N-grams are word pairs that are found directly next to each other in a text. They can range from uni-grams (a single word), bi-grams (two words in conjunction), or tri-grams (three in conjunction), and they are used to see what words are most often closely used with keywords. For our purposes, we utilized uni-grams and bi-grams.
Bi-grams
To calculate bi-grams, we utilized a Python script that was written by the previous ECBC 2022 cohort, and edited to fit our purposes. Bi-gram models were then trained on sub-corpora separated into separate time periods to see how these word associations changed over time. Another reason for splitting up by time period is so that we could track if negative word associations or positive word associations rise or decline over time. We specify which keywords we would like to search for n-grams in our corpus, and then our script generates a list of all of the word associations with that keyword and how frequent they are as well.
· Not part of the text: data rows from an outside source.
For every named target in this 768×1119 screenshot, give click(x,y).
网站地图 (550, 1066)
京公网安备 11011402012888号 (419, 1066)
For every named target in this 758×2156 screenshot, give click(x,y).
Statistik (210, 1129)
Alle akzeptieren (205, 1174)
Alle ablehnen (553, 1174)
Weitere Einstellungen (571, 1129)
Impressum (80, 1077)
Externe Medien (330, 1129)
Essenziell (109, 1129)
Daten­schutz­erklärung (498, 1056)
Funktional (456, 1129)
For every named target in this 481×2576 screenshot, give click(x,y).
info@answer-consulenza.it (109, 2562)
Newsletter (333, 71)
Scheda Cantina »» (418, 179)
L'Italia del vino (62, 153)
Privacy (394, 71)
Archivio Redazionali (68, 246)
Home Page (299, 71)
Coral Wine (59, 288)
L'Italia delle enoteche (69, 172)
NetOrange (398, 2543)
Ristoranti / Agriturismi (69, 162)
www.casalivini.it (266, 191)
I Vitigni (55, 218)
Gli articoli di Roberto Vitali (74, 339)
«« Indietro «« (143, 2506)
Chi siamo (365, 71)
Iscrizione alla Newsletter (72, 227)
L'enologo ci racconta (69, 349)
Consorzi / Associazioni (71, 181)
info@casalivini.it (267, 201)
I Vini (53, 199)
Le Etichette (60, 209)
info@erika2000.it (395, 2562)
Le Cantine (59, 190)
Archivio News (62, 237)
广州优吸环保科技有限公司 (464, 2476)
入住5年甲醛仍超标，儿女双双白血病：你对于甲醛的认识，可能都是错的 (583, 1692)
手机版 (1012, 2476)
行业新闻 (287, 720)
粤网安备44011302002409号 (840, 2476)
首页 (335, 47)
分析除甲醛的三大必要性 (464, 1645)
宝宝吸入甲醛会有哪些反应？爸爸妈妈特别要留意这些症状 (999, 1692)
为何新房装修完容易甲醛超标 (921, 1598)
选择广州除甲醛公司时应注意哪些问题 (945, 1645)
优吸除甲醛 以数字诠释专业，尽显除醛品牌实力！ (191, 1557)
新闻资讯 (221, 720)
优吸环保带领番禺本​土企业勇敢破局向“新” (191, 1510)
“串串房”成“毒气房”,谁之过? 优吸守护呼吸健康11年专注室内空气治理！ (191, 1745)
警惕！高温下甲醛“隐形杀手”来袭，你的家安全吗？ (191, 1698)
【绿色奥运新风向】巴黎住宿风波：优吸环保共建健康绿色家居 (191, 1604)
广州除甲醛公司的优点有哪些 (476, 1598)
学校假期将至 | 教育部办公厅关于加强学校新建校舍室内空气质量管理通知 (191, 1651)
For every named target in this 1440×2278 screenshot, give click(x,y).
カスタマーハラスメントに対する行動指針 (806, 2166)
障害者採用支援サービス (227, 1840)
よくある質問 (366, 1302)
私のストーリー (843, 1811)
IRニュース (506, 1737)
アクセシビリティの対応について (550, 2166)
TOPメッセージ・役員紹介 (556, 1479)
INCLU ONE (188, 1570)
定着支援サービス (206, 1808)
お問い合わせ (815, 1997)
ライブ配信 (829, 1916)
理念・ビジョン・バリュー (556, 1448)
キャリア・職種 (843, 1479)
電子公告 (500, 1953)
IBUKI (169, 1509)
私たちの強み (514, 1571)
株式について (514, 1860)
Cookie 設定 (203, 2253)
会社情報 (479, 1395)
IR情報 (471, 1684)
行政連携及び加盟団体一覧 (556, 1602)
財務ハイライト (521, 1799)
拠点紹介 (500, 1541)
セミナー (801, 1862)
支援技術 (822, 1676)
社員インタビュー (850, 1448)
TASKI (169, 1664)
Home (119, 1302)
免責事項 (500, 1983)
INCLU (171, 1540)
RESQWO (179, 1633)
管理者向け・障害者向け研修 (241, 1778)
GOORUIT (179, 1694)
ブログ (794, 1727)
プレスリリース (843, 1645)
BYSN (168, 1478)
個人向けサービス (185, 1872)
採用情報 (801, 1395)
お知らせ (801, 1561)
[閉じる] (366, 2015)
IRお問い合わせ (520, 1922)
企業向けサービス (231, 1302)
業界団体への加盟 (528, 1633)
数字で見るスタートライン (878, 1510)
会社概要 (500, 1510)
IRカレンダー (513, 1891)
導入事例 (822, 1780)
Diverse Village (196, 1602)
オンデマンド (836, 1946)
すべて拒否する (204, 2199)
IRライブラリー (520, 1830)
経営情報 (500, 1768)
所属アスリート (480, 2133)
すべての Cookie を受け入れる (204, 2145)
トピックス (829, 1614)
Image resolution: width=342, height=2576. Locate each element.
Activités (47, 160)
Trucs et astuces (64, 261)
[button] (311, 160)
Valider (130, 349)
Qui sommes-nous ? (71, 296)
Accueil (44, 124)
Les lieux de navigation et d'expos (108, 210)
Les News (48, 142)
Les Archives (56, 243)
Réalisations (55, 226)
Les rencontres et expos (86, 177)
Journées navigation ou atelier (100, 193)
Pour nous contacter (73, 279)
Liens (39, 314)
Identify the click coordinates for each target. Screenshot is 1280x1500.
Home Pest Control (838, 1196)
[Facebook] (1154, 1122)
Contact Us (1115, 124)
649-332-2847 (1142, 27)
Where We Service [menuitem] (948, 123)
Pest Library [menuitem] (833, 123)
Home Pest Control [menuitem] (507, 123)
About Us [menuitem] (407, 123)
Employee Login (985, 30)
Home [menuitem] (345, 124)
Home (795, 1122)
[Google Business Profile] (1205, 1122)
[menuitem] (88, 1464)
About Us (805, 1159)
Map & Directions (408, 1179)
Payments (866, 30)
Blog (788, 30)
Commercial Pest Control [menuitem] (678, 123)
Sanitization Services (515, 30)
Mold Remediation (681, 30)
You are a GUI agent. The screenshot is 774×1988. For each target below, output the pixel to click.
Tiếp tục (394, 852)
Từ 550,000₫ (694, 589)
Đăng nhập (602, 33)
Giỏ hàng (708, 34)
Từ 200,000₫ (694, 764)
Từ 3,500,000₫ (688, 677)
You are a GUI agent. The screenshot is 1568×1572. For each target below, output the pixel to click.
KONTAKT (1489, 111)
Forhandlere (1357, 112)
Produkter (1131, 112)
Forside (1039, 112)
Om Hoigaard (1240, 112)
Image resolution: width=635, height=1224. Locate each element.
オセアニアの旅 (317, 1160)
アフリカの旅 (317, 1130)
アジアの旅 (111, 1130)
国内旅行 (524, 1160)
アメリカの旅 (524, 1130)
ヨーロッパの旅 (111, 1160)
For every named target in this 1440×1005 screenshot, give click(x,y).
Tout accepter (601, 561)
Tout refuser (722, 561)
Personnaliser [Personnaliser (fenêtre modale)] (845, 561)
Keywords were selected based on how frequently we had seen them in the texts that we had close-read and how important they were in the sub-corpora overall. Here is an example of n-grams from our Spanish sub-corpus in the period of 1615-1619 using Spanish-specific keywords:
Above are just a few of the unique bi-gram pairs from this sub-corpus. For visualizations, we picked the most interesting N-gram pairs to track overtime. We used R-shiny to generate as well as add context for some of our graphs. Below is the N-gram frequency graph for Ireland:
Here, we can see a major rise in the bi-gram “conquest_ireland” because of Tyrone’s Rebellion, which was a rebellion by Irishman against English colonization. Other notable bi-gram occurences are “wild_irish” and “war_irish”.
Uni-grams
Since Unigrams are just single word frequency, these were generated with just the most important keywords we found either from TF-IDF, close reading of certain texts, or historical analysis. The Uni-gram visualizations were also generated from sub-corpora to sub-corpora and split into distinct five-year time periods. Below is a uni-gram graph over time:
To see more N-gram visualizations for every sub-corpora, and also visualizations for certain categories in the sub-corpora, check out our R-shiny app!
Limitations
The sub-corpora we used to generate these n-grams was significantly smaller than the one for word embeddings because it was generated just from TF-IDF, as the n-grams code ran significantly better on a smaller corpus. A limitation to this was that because this sub-corpora was in five year-time ranges, and some of the TF-IDF sub-corpora had less than thirty texts, many of the time periods had few, if any, texts in them pertaining to the sub-corpora. And since we are also tracking specific word pairs, not every word pair has a high frequency or is used a lot over time. When we began to generate visualizations of each of our n-grams, this resulted in some time periods having a sharp decrease for every keyword or all resulted in zero mentions. This did not mean that English writers weren’t writing about these groups of people or that they weren’t being affected significantly, but just that a specific word pair wasn’t used in the limited corpus we generated.